*PROBLEM DETAILS*
Among the lines below, which ones contain the word "работы"? Copy every such line.

[Stored data]
——————————

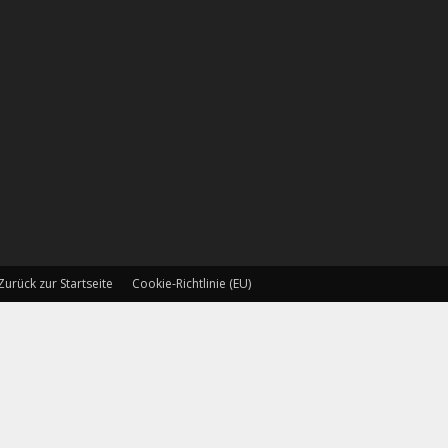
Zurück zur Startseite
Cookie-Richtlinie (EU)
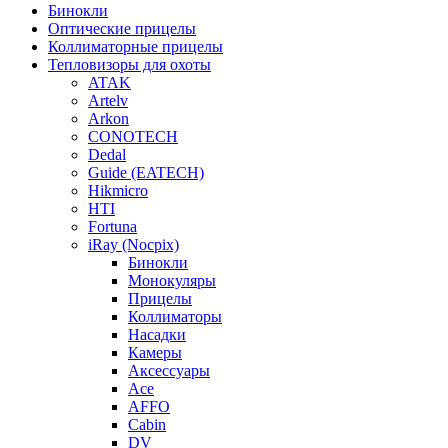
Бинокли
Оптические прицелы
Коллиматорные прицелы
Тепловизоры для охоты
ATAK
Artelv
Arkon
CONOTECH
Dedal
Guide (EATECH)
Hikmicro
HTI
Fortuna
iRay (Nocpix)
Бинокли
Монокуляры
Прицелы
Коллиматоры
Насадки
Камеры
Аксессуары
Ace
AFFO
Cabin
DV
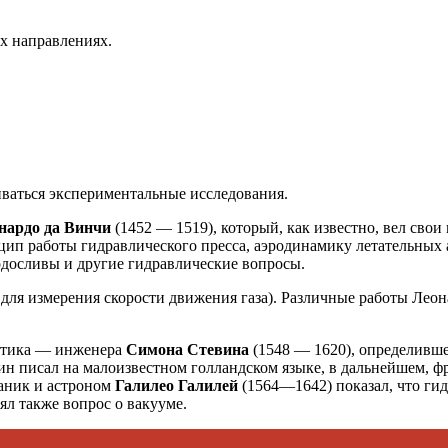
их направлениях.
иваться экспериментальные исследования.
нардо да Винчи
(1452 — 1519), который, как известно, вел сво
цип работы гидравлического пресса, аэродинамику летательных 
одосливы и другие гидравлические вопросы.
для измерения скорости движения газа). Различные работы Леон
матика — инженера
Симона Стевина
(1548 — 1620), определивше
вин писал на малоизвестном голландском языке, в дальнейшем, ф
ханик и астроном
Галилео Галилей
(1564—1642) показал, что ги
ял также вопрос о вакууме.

——————————

*SOLVED PROBLEM*
цип работы гидравлического пресса, аэродинамику летательных 
для измерения скорости движения газа). Различные работы Леон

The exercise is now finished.